Earlier this month, the State Department released its annual Trafficking in Persons Report, which assesses more than 170 countries on what efforts their governments are taking to stop human trafficking.
The release of the report was reported on the Foreign Policy blog Madam Secretary and specifically recommended reading Siddharth Kara’s recent book Sex Trafficking: Inside the Business of Modern Slavery to understand issues relating to human trafficking for sex.
The report itself is available on the State Department Web site and includes many fascinating and sobering sections, including the Financial Crisis and Human Trafficking, Victim’s Stories, reports on individual countries, U.S. Government Domestic Anti-Trafficking Efforts, and Stopping Human Trafficking, Sexual Exploitation, and Abuse by International Peacekeepers.

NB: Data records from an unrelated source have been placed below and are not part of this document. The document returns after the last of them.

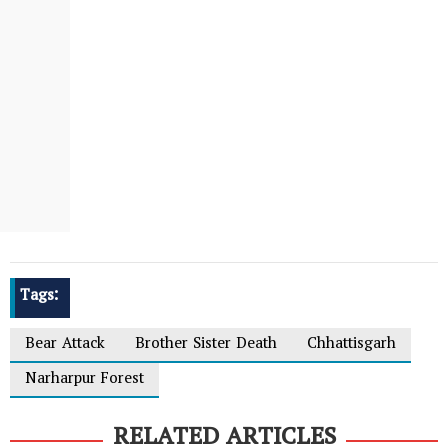
Tags:
Bear Attack
Brother Sister Death
Chhattisgarh
Narharpur Forest
RELATED ARTICLES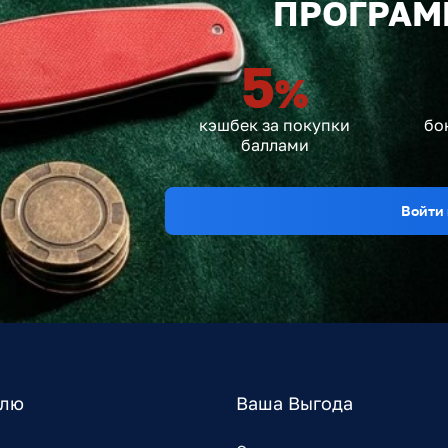
ПРОГРАМ
5
%
кэшбек за покупки
бо
баллами
Войти 
елю
Ваша Выгода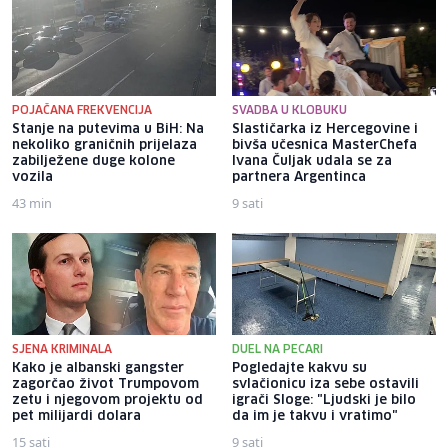
POJAČANA FREKVENCIJA
SVADBA U KLOBUKU
Stanje na putevima u BiH: Na
Slastičarka iz Hercegovine i
nekoliko graničnih prijelaza
bivša učesnica MasterChefa
zabilježene duge kolone
Ivana Čuljak udala se za
vozila
partnera Argentinca
43 min
9 sati
SJENA KRIMINALA
DUEL NA PECARI
Kako je albanski gangster
Pogledajte kakvu su
zagorčao život Trumpovom
svlačionicu iza sebe ostavili
zetu i njegovom projektu od
igrači Sloge: "Ljudski je bilo
pet milijardi dolara
da im je takvu i vratimo"
15 sati
9 sati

In a Washington Post op-ed, Hillary Clinton summarized some of the findings in the report, discussed some of the gains that have made, and spoke to the continuing challenges. In addressing the impact of the financial crisis, Clinton wrote:
The problem is particularly urgent now, as local economies around the world reel from the global financial crisis. People are increasingly desperate for the chance to support their families, making them more susceptible to the tricks of ruthless criminals. Economic pressure means more incentive for unscrupulous bosses to squeeze everything they can from vulnerable workers and fewer resources for the organizations and governments trying to stop them.
The State Department’s annual Trafficking in Persons Report, released this week, documents the scope of this challenge in every country. The report underscores the need to address the root causes of human trafficking — including poverty, lax law enforcement and the exploitation of women — and their devastating effects on its victims and their families.